Workstation

Für das anonyme Surfen im Internet verwenden Sie die Whonix-Workstation. Nach dem Hochfahren startet das System wie schon beim Gateway das Programm Whonixcheck, das die Systemparameter überprüft. Zum erfolgreichen Abschluss von Whonixcheck muss das Whonix-Gateway aktiv sein, da die Workstation dessen isoliertes Netz zum Internet-Zugang nutzt. Ohne ein korrekt arbeitendes Gateway beendet Whonixcheck sich mit einer Fehlermeldung.

Wie das Gateway stellt auch die Workstation einen KDE-Desktop in Version 4.14.2 zur Verfügung, samt US-Tastaturlayout. Es folgen die bereits bekannten Schritte: Unter System Settings | Input Devices aktivieren Sie die deutsche Tastaturbelegung, über sudo apt-get dist-upgrade spielen Sie anschließend alle anstehenden Updates ein.

Danach klicken Sie auf der Arbeitsoberfläche auf das Symbol Tor Browser (AnonDist). Whonix öffnet nun einen Dialog zur kryptografisch verifizierten Installation des Tor-Browsers: Er fehlt aufgrund schneller Update-Zyklen in der virtuellen Maschine. Sie erhalten über das Skript stets die aktuellste Variante des Browsers, wobei die Routine mehrere Versionen zur Auswahl stellt. Das Herunterladen des Tor-Browsers erfolgt bereits über das Tor-Netzwerk und geht daher deutlich langsamer vonstatten als über eine direkte Verbindung (Abbildung 6).

Abbildung 6: Das System der Whonix-Workstation lädt den Tor-Browser beim ersten Start aus dem Netz und installiert ihn automatisch.

Während der Sitzung lässt sich der gesamte Datentransfer sehr bequem im Whonix-Gateway verfolgen. Das Monitoring rufen Sie über den Eintrag Arm -- Tor Controller auf.
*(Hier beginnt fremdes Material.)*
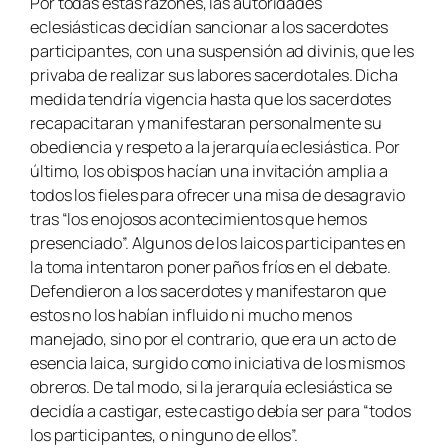
Por todas estas razones, las autoridades
eclesiásticas decidían sancionar a los sacerdotes
participantes, con una suspensión ad divinis, que les
privaba de realizar sus labores sacerdotales. Dicha
medida tendría vigencia hasta que los sacerdotes
recapacitaran y manifestaran personalmente su
obediencia y respeto a la jerarquía eclesiástica. Por
último, los obispos hacían una invitación amplia a
todos los fieles para ofrecer una misa de desagravio
tras “los enojosos acontecimientos que hemos
presenciado”. Algunos de los laicos participantes en
la toma intentaron poner paños fríos en el debate.
Defendieron a los sacerdotes y manifestaron que
estos no los habían influido ni mucho menos
manejado, sino por el contrario, que era un acto de
esencia laica, surgido como iniciativa de los mismos
obreros. De tal modo, si la jerarquía eclesiástica se
decidía a castigar, este castigo debía ser para “todos
los participantes, o ninguno de ellos”.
In einem übersichtlich gehaltenen Ncurses-Bildschirm zeigt Ihnen das System die Transferraten sowie verschiedene statistische Daten zum aktiven Internetzugang und den Systemressourcen an (Abbildung 7).

Abbildung 7: Der Monitor in Whonix-Gateway zeigt übersichtlich, was sich gerade auf der durch Tor getunnelten Leitung tut.

Test

Nach erfolgreicher Installation des Tor-Browsers steht dieser über das Symbol Tor Browser (AnonDist) auf dem Desktop zum Einsatz bereit. Ansonsten finden sich auf dem Desktop lediglich noch zwei Programmstarter für Chat-Anwendungen. Auch die Untermenüs lassen die üblichen Anwendungen vermissen und präsentieren ausschließlich Software, die Online-Anwendungsbereiche abdeckt, wie Video- und Audio-Player oder PDF-Viewer.

Um die Sicherheit des Internetzugangs zu überprüfen, geben Sie im Tor-Browser die URL http://www.ip-check.info ein. Nach einer eingehenden Prüfung der Verbindungsparameter erhalten Sie eine Auflistung der sicherheitsrelevanten Komponenten (Abbildung 8). Um auf Webseiten gern genutzte unsichere Technologien zu vermeiden, nutzt der Tor-Browser von Haus aus die Erweiterungen NoScript und HTTPS Everywhere, die Skripte und unverschlüsselte Verbindungen unterbinden.

Abbildung 8: Nahezu alles im grünen Bereich: Whonix verhindert erfolgreich, dass das System zu viel über den Benutzer verrät.